*TASK PROMPT*.
Could you output exactly the lines from the one containing "Fuel Economy" through the end of the records below, and nothing more?

*Stored entries*.
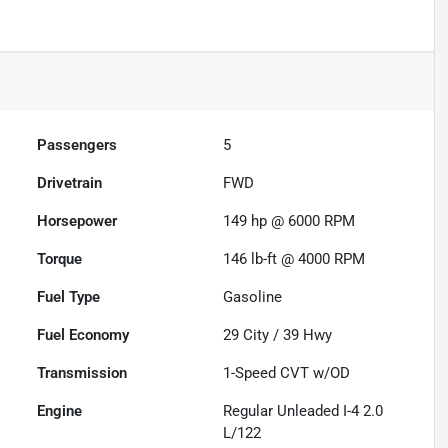
Passengers
5
Drivetrain
FWD
Horsepower
149 hp @ 6000 RPM
Torque
146 lb-ft @ 4000 RPM
Fuel Type
Gasoline
Fuel Economy
29
City /
39
Hwy
Transmission
1-Speed CVT w/OD
Engine
Regular Unleaded I-4 2.0
L/122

*EXERCISE ANSWER*.
Fuel Economy
29
City /
39
Hwy
Transmission
1-Speed CVT w/OD
Engine
Regular Unleaded I-4 2.0
L/122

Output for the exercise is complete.